Wednesday, June 26, 2013


The Burning Oneness Binding Everything

I am entering the blogosphere to share some of my spiritual and human experiences as a Quaker and lover of the world. 

Experiencing "The Burning One-ness"
in Kenya, April, 2012
My title comes from the last line of the poem, There Is a Spirit Which I Feel, by Quaker economist, poet and philosopher Kenneth Boulding (1910-1993).  This poem is the first in a collection of Boulding’s sonnets based on the dying words of James Naylor, a 17th century Quaker who was beaten and tortured for the unorthodox manner in which he expressed his beliefs as a member of the newly emerging Religious Society of Friends, or Quakers.  Read the full sonnet below.

In this poem, Boulding describes the difficulty of seeking the divine when it feels so distant, so incomprehensibly grand and removed from us.  He speaks of being “imprisoned,” “bound” in his mortal body, separated from the incomprehensibly grand Spirit.  He laments that, whatever Truth he glimpses “forever slips from out [his] clutch,” describing it as a “tiny cupful” from an ocean of Truth.  How can he really know God and Truth?

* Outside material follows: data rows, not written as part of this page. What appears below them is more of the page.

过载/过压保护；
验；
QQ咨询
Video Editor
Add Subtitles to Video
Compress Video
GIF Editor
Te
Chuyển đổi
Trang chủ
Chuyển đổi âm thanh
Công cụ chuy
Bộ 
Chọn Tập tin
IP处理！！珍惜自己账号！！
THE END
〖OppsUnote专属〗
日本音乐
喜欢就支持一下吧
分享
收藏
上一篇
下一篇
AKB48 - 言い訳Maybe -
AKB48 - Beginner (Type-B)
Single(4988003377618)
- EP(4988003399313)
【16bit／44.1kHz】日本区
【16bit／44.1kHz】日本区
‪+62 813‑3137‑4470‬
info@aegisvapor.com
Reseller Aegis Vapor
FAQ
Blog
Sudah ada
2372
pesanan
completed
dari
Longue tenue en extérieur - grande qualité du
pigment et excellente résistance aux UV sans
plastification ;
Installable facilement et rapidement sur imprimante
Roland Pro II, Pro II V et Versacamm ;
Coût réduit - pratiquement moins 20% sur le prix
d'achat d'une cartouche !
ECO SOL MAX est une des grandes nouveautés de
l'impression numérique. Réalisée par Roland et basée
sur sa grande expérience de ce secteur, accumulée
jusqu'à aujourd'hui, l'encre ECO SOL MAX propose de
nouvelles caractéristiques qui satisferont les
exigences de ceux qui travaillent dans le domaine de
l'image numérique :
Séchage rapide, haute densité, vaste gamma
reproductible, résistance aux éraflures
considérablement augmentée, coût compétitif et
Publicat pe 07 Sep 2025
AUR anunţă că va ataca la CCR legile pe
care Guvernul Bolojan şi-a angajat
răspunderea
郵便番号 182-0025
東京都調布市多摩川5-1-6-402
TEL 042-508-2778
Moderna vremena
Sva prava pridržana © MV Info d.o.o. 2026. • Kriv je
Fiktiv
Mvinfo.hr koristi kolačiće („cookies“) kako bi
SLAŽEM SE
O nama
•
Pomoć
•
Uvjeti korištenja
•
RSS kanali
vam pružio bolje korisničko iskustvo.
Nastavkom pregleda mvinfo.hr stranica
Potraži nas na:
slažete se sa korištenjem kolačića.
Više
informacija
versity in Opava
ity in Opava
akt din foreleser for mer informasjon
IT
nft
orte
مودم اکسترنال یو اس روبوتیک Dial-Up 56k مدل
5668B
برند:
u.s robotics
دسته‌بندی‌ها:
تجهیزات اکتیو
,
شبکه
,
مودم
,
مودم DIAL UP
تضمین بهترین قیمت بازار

This has been my experience also.  As I understand it, the Spirit, or “God,” is a mystery, experienced by me indirectly, principally through beauty, love and worship.  For decades, I have plunged into experiences of beauty in the natural world, in music and art.  I have loved and been loved deeply, drawing great strength from these experiences. I have felt the presence of something wonderful and powerful.  I generally refer to this as the Spirit, or sometimes as God.  But I also kept hearing a challenging voice: “That’s not really God.  You’re supposed to hear a clear voice in the silence.  You should discern the will of God for you.”  Like Boulding, I frequently feel constrained, limited, unable to hear God the way I should.  So do my experiences qualify as genuine glimpses of the divine?

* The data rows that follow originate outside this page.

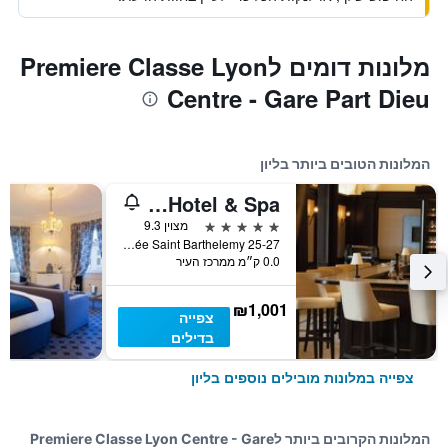
מלונות דומים לPremiere Classe Lyon
Centre - Gare Part Dieu
המלונות הטובים ביותר בליון
Villa Florentine, A Beauvallon Hotel & Spa
5 כוכבים
מצוין 9.3
25-27 Montée Saint Barthelemy, ליון, Lyon Metropolis, צרפת
0.0 ק״מ ממרכז העיר
₪1,001
צפייה
בדילים
צפייה במלונות מובילים נוספים בליון
המלונות הקרובים ביותר לPremiere Classe Lyon Centre - Gare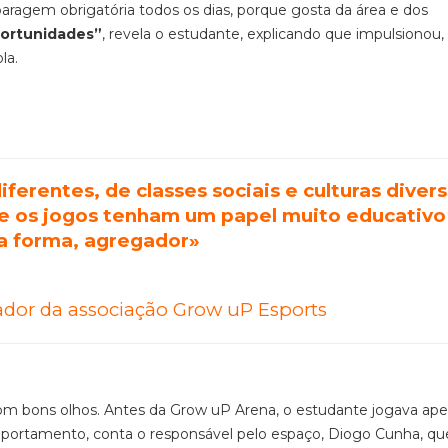
paragem obrigatória todos os dias, porque gosta da área e dos
portunidades”
, revela o estudante, explicando que impulsionou,
la.
erentes, de classes sociais e culturas divers
e os jogos tenham um papel muito educativo
a forma, agregador»
ador da associação Grow uP Esports
 com bons olhos. Antes da Grow uP Arena, o estudante jogava a
portamento, conta o responsável pelo espaço, Diogo Cunha, qu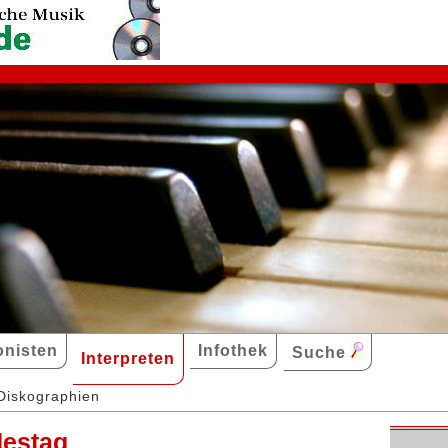
nisten
Infothek
Suche
Interpreten
Diskographien
destag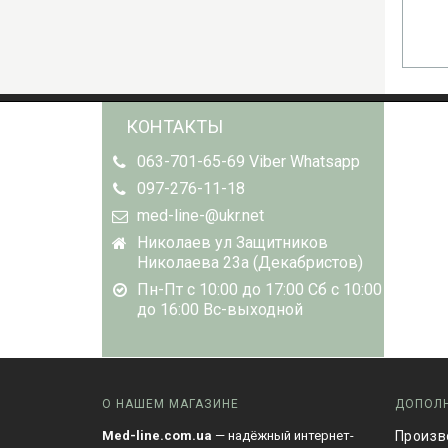
КОНТАКТЫ
063-701-65-69 Viber Whatsapp
097-276-11-18
med-line-@ukr.net
Николаев ул Защитников
Николаева 23а (Декабристов)
Пн-Пт с 10:00 до 17:00 Сб с 10:00
до 16:00 Вс-выходной
О НАШЕМ МАГАЗИНЕ
ДОПОЛ
Med-line.com.ua
— надёжный интернет-
Произв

Boulding responds to these questions powerfully. As in all good sonnets, he turns sharply in the last six lines.  “And Yet,” says the poet, “some Thing that moves among the stars,/ And holds the cosmos in a web of law,/ Moves too in me…”  Returning to the image of imprisonment, he boldly states that this “Thing” melts the “ancient bars” that separate him from the Spirit.  And then he knows that he is part of “The burning one-ness binding everything.”

I will be sharing many more reflections on my spiritual journey, all of which have been formed through incredibly rich experiences of people, of the natural world, and of beauty. I expect to come back at times to the question—“Is this really the divine?”  I am hoping that some of you will respond with your own questions, challenges, and of course, stories of your own experiences.  And I would welcome your comments here on this blog post.


                         There Is a Spirit Which I Feel

                         Can I, imprisoned, body-bound, touch
                         The starry garment of the Oversoul,
                         Reach from my tiny part to the great Whole,
                         And spread my Little to the Infinite Much,

                         When Truth forever slips from out my clutch,
                         And what I take indeed, I do but dole
                         In cupfuls from a rimless ocean-bowl
                         That holds a million million million such?

                              And Yet, some Thing that moves among the stars,
                              And holds the cosmos in a web of law,
                              Moves too in me: a hunger, a quick thaw
                              Of soul that melts the ancient bars,
                              As I, a member of creation, sing
                              The burning one-ness binding everything.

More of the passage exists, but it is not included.